Two government sources suggest the Meaningful Vote “take 3” might happen on Thursday of next week. Of course, like everything else right now, that could change. But if it did pan out that way it would mean voting on the eve of the 11pm 29th March departure time that is still in UK law.
The week would start with a Monday statement from Theresa May following the EU summit which happens this Thursday and Friday. There has been talk in government of then having a “paving motion” ahead of the Meaningful Vote to over-rule the objections of the Speaker by proving there is parliamentary will for a third attempt at getting the deal through.
At today’s Cabinet, the Prime Minister introduced a discussion on how an extension might work and the options on offer. The Prime Minister would like to secure a short extension from the EU which she can deploy if her deal passes. But she also needs the option of a longer extension in her back pocket should her deal fail as she doesn’t want the UK to tip into a void.
Today’s Cabinet showed the difficulties of applying for a longer extension. Several Cabinet ministers aired their loathing of the idea. Their main objection is the duration of 1 or 2 years which could see the prospects of Brexit recede altogether. To make it all the more unpalatable the EU today underlined how it would only be available if the UK committed to a second referendum, a general election or an intensive search for a consensus approach in Parliament (dropping Theresa May’s red lines).

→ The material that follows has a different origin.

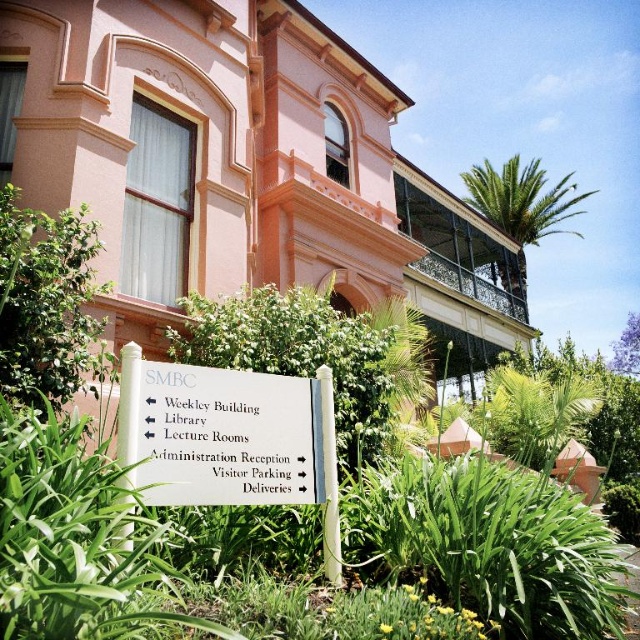 You are standing at the base of the pink matte building at center and want to reach the visitor parking, which is located behind the signpost. The path to the parking requires you to walk around the building. If you walk directly away from the building, how far will you have to walk before you can turn towards the parking area?

The pink matte building at center and viewer are 5.73 meters apart. Since you need to walk around the building, you must first move away from it to reach the parking area. However, the exact distance required to turn towards the parking isn

You are a visitor at the campus and need to find the Weekley Building. You see the pink matte building at center and the white plastic sign at center. Which object should you look at to get directions to the Weekley Building?

The white plastic sign at center provides directional information, so you should look at the white plastic sign at center to find directions to the Weekley Building.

I’m told by one in the room that no-one actually committed to resigning rather than signing up to a longer extension but many aired their objections in a way that made you wonder if they would hang around to implement it. One Cabinet minister thought many of the contributions were aimed at the Tory leadership electorate outside: “Liz (Truss) made sure she was very briefable … Andrea (Leadsom) promoted herself as the Brexiteer in Chief (as) she knows outsider (leadership) candidates have got stronger positions.”
So if the Prime Minister lost the Meaningful Vote with only hours to go until the specified Brexit date, what would happen?
One minister told me the Prime Minister would simply back-fill jobs vacated by resigning ministers and soldier on seeking a cross-party consensus. Several other MPs said that just wouldn’t be possible and her premiership would be at an end. But then what? Britain could be completely rudderless on the brink, one foot in the EU and one foot out. Any attempt to crash out with “no deal” could be ruled in contempt of votes of the Commons. But the only extension on offer would need to be approved.